Dari kondisi inilah mendorong adanya pembuatan kaidah-kaidah yang disimpulkan dari ucapan orang Arab yang fasih yang bisa dijadikan rujukan dalam mengharakati bahasa Arab, sehingga muncullah ilmu Nahwu.

Salah satu cara untuk mengenal dengan baik sebuah ilmu ialah dengan meninjau sejarahnya, perkembangannya, metode-metode para pakarnya dalam merumuskan prinsip-prinsipnya, membentuk hukum-hukumnya, dan menggali kaidah-kaidahnya. Dalam pembahasan ini, bukan akan membahas ilmu nahwu secara gramatikal, namun untuk mengetahui dan memahami ilmu nahwu dari perspektif sejarah kelahiran dan perkembangannya, prinsip-prinsip ilmu nahwu, dan aliran-aliran ilmu nahwu (Madaaris an-Nahwiyah) yang berkembang.

Dapat disimpulkan bahwa ilmu nahwu adalah suatu ilmu dimana pembahasan yang lebih di kedepankan tentang grammar (susunan kosakata) yang dalam bahasa arab mempunyai ribuan kaidah, namun hal itu belum menjamin keselamatan ungkapan dari kepahaman dan ketidakpahaman pendengar atau lawan berbicara yang disebabkan oleh kesalahan penggunaan suatu kaedah tersebut.
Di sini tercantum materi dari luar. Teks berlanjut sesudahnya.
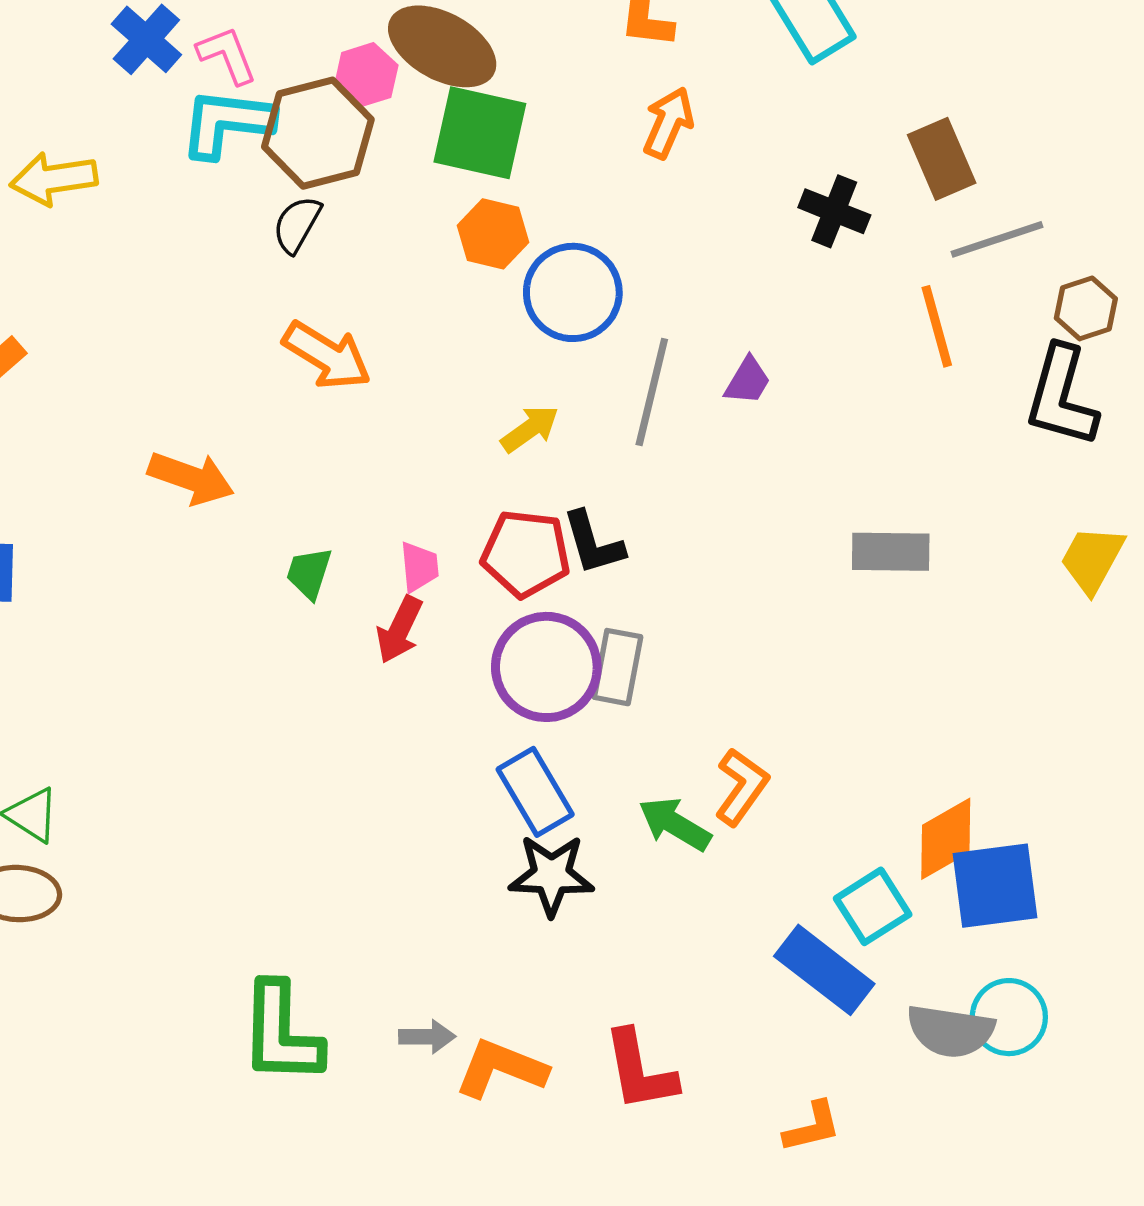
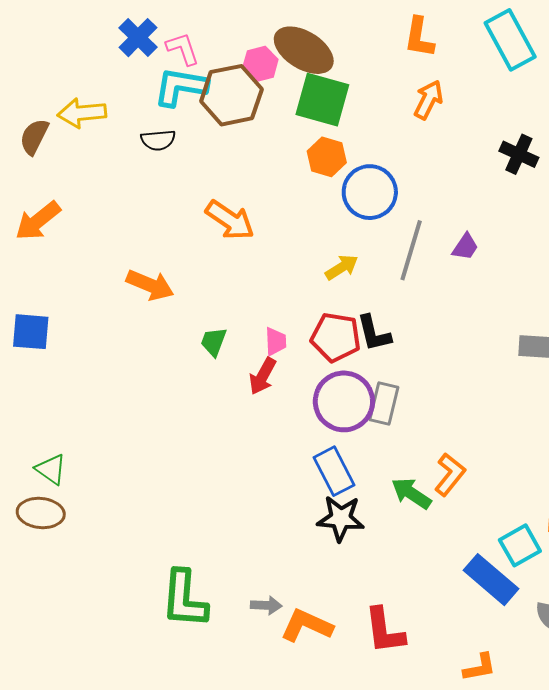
black semicircle: (297, 224) -> (158, 140), moved, turned -128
Dikisahkan pula dari Abul Aswad ad-Du'ali, ketika ia melewati seseorang yang sedang membaca al-Qur’an, ia mendengar sang qari membaca surat at-Taubah ayat 3 dengan ucapan :

(أَنَّ اللهَ بَرِىءٌ مِّنَ الْمُشْرِكِينَ وَرَسُولِهُ)
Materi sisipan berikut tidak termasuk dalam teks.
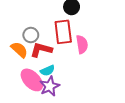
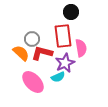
cyan semicircle: (48, 71) -> (58, 77), moved
purple star: (50, 86) -> (65, 63), moved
Dengan mengkasrahkan huruf lam pada kata rasuulihi yang seharusnya di dhommah. Menjadikan artinya “…Sesungguhnya Allah berlepas diri dari orang-orang musyrik dan rasulnya...

Hal ini menyebabkan arti dari kalimat tersebut menjadi rusak dan menyesatkan. Seharusnya kalimat tersebut adalah,

(أَنَّ اللهَ بَرِىء مِنَ الْمُشْرِكِينَ وَرَسُوْلُهُ)

“Sesungguhnya Allah dan Rasul-Nya berlepas diri dari orang-orang musyrikin.”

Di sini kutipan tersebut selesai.